→ Exercise aim
Exclude the images and repeat all remaining entries exactly.

[[ Given records, beginning ]]

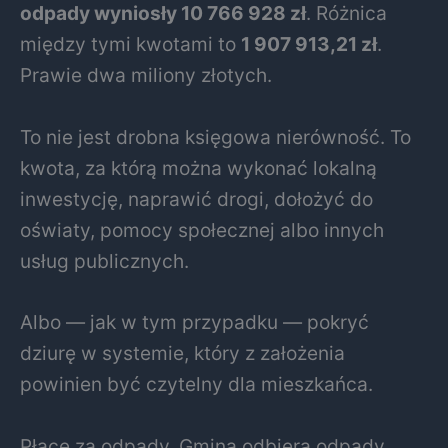
odpady wyniosły 10 766 928 zł
. Różnica
między tymi kwotami to
1 907 913,21 zł
.
Prawie dwa miliony złotych.
To nie jest drobna księgowa nierówność. To
kwota, za którą można wykonać lokalną
inwestycję, naprawić drogi, dołożyć do
oświaty, pomocy społecznej albo innych
usług publicznych.
Albo — jak w tym przypadku — pokryć
dziurę w systemie, który z założenia
powinien być czytelny dla mieszkańca.
Płacę za odpady. Gmina odbiera odpady.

[[ Given records, end ]]

→ Result below
odpady wyniosły 10 766 928 zł
. Różnica
między tymi kwotami to
1 907 913,21 zł
.
Prawie dwa miliony złotych.
To nie jest drobna księgowa nierówność. To
kwota, za którą można wykonać lokalną
inwestycję, naprawić drogi, dołożyć do
oświaty, pomocy społecznej albo innych
usług publicznych.
Albo — jak w tym przypadku — pokryć
dziurę w systemie, który z założenia
powinien być czytelny dla mieszkańca.
Płacę za odpady. Gmina odbiera odpady.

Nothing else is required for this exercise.